On tourne jusqu’à novembre et on prévoit d’enchaîner avec une tournée avec C A R L en décembre en Belgique. On s’arrêtera pour les fêtes pour se retrouver en famille et fêter le Nouvel-an chez nous où on annonce déjà une grosse fête et où une présence féminine est la bienvenue. On a prévu de se reposer un peu et de composer à nouveau dès janvier pour retourner ensuite toute l’Europe ! La France peut s’attendre à nous revoir beaucoup et Lille également bien sûr. Avec des compos peut-être plus fines, plus mûres. En tout cas, c’est fort excitant pour nous parce qu’au début on faisait tous sans réfléchir avec le plaisir de la découverte. Ici, on se marre toujours autant mais maintenant on a envie de faire pleurer les gens. (Blanc, puis rires)

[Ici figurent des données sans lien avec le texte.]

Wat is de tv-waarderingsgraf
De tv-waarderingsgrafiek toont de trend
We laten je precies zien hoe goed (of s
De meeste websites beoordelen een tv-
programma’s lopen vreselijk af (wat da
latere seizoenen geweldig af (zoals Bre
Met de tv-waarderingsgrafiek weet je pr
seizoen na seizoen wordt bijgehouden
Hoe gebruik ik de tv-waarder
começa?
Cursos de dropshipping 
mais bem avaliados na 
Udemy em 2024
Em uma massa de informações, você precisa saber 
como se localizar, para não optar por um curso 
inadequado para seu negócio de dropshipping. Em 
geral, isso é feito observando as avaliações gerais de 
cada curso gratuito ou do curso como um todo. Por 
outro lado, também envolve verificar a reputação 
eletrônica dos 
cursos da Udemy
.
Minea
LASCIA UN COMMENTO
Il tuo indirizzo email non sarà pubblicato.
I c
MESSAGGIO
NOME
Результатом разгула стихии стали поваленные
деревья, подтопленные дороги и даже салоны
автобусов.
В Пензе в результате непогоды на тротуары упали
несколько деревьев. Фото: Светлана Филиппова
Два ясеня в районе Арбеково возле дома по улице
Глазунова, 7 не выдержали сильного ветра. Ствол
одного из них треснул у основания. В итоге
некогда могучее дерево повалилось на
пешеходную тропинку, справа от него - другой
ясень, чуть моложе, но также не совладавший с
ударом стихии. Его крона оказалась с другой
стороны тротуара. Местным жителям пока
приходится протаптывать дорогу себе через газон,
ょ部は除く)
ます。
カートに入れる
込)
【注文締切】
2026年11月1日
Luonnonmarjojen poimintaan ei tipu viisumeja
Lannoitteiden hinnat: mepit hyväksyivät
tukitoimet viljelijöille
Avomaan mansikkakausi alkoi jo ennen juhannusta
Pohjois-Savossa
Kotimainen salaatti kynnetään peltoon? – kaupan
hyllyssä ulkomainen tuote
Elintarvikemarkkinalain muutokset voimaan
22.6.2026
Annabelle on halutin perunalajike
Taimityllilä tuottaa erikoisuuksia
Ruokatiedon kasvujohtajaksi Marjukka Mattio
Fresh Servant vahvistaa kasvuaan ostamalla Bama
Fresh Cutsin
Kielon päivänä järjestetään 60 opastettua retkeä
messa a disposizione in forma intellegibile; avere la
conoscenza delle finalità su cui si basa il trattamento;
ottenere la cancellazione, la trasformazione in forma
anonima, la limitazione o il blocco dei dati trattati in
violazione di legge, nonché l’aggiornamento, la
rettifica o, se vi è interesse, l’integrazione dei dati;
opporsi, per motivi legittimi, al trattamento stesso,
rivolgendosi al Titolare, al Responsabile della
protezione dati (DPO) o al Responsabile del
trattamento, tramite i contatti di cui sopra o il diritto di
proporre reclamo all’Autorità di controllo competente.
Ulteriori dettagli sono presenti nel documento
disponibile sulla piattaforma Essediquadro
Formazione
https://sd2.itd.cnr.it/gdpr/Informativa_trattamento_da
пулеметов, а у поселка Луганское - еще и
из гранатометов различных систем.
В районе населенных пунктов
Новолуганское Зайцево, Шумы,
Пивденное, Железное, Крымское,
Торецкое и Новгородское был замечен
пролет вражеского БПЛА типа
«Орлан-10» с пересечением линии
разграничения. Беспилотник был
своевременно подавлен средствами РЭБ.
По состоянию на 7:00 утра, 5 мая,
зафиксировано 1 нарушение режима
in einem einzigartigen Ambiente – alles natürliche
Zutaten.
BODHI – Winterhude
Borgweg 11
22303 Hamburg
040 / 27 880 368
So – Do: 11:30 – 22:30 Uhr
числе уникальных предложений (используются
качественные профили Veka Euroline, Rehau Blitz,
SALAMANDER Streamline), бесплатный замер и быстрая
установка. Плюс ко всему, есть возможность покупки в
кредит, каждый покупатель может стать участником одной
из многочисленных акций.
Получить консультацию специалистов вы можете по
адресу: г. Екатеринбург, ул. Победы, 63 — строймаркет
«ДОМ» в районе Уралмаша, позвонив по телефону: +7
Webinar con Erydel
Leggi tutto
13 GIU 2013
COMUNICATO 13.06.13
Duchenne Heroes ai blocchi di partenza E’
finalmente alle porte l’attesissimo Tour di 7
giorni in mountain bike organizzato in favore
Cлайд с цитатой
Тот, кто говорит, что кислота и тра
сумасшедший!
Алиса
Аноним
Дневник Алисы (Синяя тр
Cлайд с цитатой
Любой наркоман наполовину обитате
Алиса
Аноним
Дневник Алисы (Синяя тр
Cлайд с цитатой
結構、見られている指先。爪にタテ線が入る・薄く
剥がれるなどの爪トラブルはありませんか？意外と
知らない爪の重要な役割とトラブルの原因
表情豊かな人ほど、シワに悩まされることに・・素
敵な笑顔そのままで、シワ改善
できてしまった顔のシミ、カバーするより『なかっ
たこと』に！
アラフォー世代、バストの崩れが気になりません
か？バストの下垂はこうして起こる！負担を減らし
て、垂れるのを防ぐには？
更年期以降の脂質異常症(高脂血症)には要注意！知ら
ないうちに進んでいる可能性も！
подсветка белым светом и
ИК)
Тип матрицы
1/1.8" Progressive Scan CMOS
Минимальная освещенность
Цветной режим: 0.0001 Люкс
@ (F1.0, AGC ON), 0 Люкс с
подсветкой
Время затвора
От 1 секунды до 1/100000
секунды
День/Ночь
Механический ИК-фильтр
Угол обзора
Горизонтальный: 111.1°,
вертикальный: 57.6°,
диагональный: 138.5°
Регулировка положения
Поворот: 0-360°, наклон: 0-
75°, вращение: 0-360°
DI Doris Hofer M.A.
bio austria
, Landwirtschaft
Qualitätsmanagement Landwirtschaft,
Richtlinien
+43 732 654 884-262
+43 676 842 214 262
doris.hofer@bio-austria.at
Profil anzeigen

Vous voulez faire une comédie musicale ?
On proposera un univers automnal, pluvieux, cafardant au possible. (sur le ton de la galéjade, ou pas. L’avenir nous le dira.)

Combien de temps vous mettez à faire un mini-album ?
Hum, bonne question… C’est changeant. Parfois on va être assez lent mais globalement, quand on compose, on va assez vite. Le problème, c’est qu’on n’a pas beaucoup le temps de composer. Par exemple, pendant une année entière on n’avait plus le temps de composer donc on fait un seul morceau. Depuis juillet dernier, on est totalement dans le groupe puisqu’on a arrêtés nos boulots respectifs pour tourner et composer à temps plein. Ce qui nous permet d’aller plus vite et aussi plus loin. Mais pour avoir une idée plus précise, on a mis environ 6 mois pour avoir ce qu’on joue pour l’instant. C’est l’emploi du temps qu’on a qui fait que ce délai varie plus ou moins. Après avoir enregistré l’album, on travaillait encore et on s’occupait à la fois des histoires d’illustrations, des répétitions la semaine, des concerts le week-end.

Dernière question, un peu chiante : Votre album de l’année ? Et même chose pour le concert.
L’album « Attack on Memory » de Cloud Nothings et Peter Kernel au magasin 4 à Bruxelles en avril dernier avec qui on a déjà eu la chance de jouer. (Et après écoute, on vous conseille ardemment l’écoute des trop méconnus Peter Kernel.)

On remercie pour leur bonne humeur, leur disponibilité et leurs calembours Antoine et Tim et leurs joyeux drilles plus ou moins présents lors de l’interview ainsi que leur manager Joseph et on leur dit à bientôt.